▶

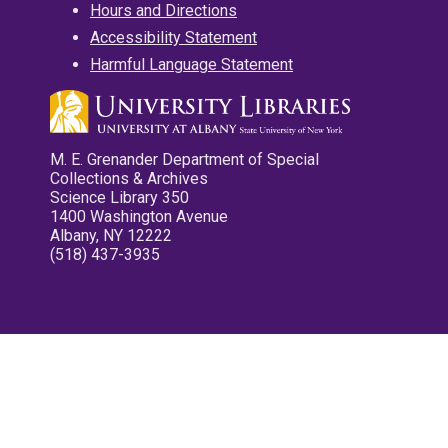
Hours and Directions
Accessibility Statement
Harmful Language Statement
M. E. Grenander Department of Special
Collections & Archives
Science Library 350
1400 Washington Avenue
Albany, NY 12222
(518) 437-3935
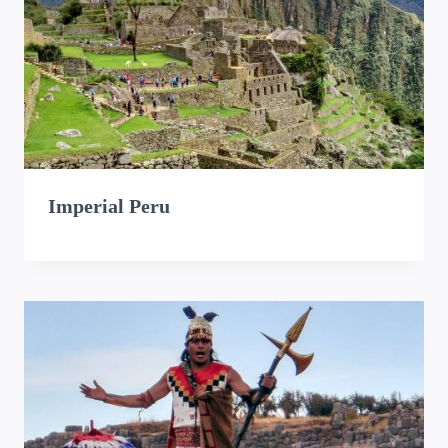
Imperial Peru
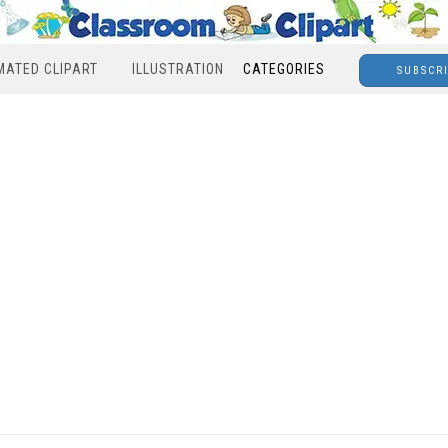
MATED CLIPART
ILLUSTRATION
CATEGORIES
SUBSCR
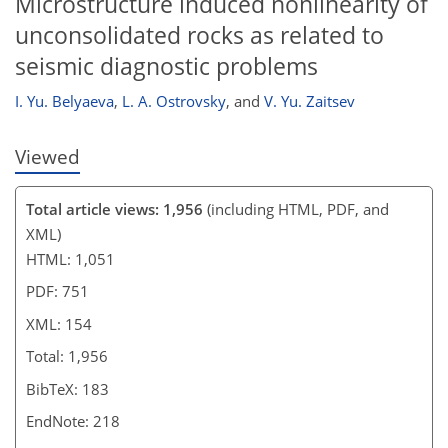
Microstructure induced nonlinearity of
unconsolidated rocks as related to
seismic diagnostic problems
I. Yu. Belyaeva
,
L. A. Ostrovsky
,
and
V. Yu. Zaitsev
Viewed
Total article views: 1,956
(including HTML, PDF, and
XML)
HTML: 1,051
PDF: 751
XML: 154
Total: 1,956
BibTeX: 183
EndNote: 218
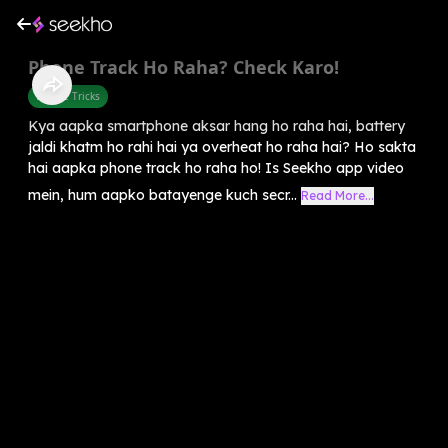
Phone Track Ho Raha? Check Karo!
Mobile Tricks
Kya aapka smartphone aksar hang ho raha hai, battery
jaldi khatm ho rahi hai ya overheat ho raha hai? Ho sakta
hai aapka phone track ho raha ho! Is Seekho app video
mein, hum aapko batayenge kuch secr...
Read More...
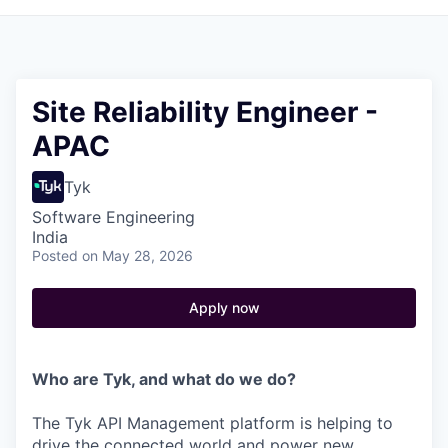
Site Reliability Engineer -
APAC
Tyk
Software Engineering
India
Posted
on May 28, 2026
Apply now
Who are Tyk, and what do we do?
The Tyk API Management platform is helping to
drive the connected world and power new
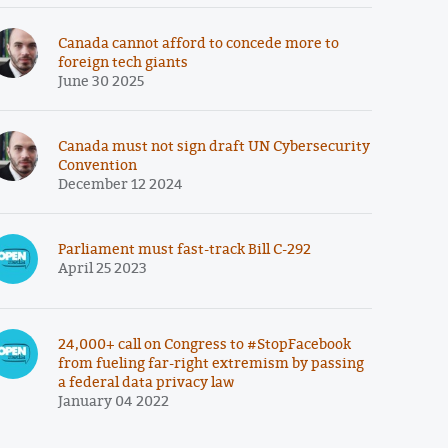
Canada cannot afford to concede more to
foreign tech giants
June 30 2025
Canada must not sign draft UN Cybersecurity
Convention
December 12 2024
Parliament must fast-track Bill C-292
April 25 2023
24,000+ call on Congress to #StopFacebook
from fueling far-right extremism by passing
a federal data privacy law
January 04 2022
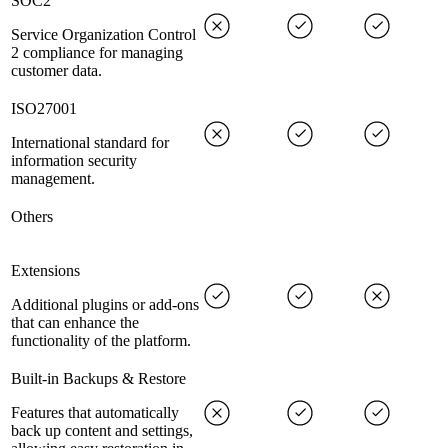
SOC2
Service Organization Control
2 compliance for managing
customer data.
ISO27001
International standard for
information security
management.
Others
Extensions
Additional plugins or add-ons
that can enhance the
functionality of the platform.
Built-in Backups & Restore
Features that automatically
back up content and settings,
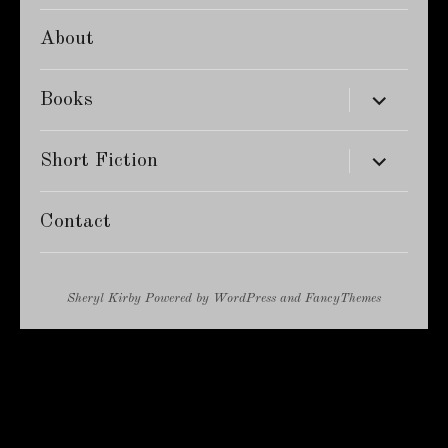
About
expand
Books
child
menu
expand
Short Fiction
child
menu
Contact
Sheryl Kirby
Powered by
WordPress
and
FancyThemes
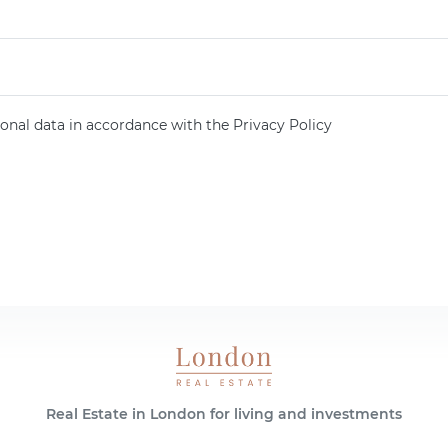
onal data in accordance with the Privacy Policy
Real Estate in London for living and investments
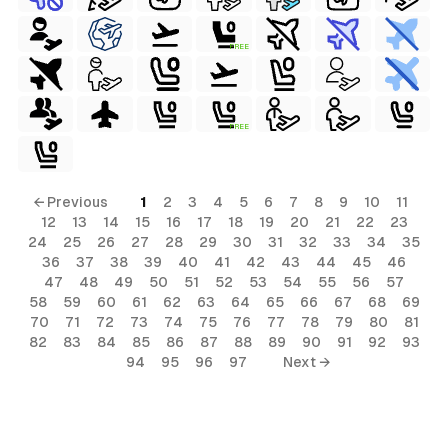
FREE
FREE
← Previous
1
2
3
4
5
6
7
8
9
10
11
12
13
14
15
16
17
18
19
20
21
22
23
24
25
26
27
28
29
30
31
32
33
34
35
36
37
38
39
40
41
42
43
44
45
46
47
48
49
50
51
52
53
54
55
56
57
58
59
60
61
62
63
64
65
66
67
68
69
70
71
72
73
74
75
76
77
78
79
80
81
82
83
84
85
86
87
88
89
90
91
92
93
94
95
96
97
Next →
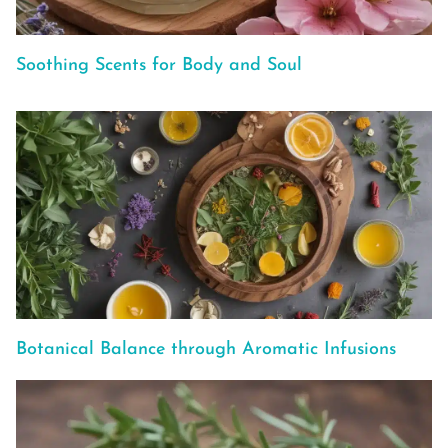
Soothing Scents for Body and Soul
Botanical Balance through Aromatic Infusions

◀

*What this task involves:* The task calls for every record to be transcribed exactly, with no images included.

*Written response:*
Hours and Directions
Accessibility Statement
Harmful Language Statement
M. E. Grenander Department of Special
Collections & Archives
Science Library 350
1400 Washington Avenue
Albany, NY 12222
(518) 437-3935
Imperial Peru
MATED CLIPART
ILLUSTRATION
CATEGORIES
SUBSCR
Microstructure induced nonlinearity of
unconsolidated rocks as related to
seismic diagnostic problems
I. Yu. Belyaeva
,
L. A. Ostrovsky
,
and
V. Yu. Zaitsev
Viewed
Total article views: 1,956
(including HTML, PDF, and
XML)
HTML: 1,051
PDF: 751
XML: 154
Total: 1,956
BibTeX: 183
EndNote: 218
Phone Track Ho Raha? Check Karo!
Mobile Tricks
Kya aapka smartphone aksar hang ho raha hai, battery
jaldi khatm ho rahi hai ya overheat ho raha hai? Ho sakta
hai aapka phone track ho raha ho! Is Seekho app video
mein, hum aapko batayenge kuch secr...
Read More...
Site Reliability Engineer -
APAC
Tyk
Software Engineering
India
Posted
on May 28, 2026
Apply now
Who are Tyk, and what do we do?
The Tyk API Management platform is helping to
drive the connected world and power new
Canada cannot afford to concede more to
foreign tech giants
June 30 2025
Canada must not sign draft UN Cybersecurity
Convention
December 12 2024
Parliament must fast-track Bill C-292
April 25 2023
24,000+ call on Congress to #StopFacebook
from fueling far-right extremism by passing
a federal data privacy law
January 04 2022
SOC2
Service Organization Control
2 compliance for managing
customer data.
ISO27001
International standard for
information security
management.
Others
Extensions
Additional plugins or add-ons
that can enhance the
functionality of the platform.
Built-in Backups & Restore
Features that automatically
back up content and settings,
About
expand
Books
child
menu
expand
Short Fiction
child
menu
Contact
Sheryl Kirby
Powered by
WordPress
and
FancyThemes
onal data in accordance with the Privacy Policy
Real Estate in London for living and investments
FREE
FREE
← Previous
1
2
3
4
5
6
7
8
9
10
11
12
13
14
15
16
17
18
19
20
21
22
23
24
25
26
27
28
29
30
31
32
33
34
35
36
37
38
39
40
41
42
43
44
45
46
47
48
49
50
51
52
53
54
55
56
57
58
59
60
61
62
63
64
65
66
67
68
69
70
71
72
73
74
75
76
77
78
79
80
81
82
83
84
85
86
87
88
89
90
91
92
93
94
95
96
97
Next →
Soothing Scents for Body and Soul
Botanical Balance through Aromatic Infusions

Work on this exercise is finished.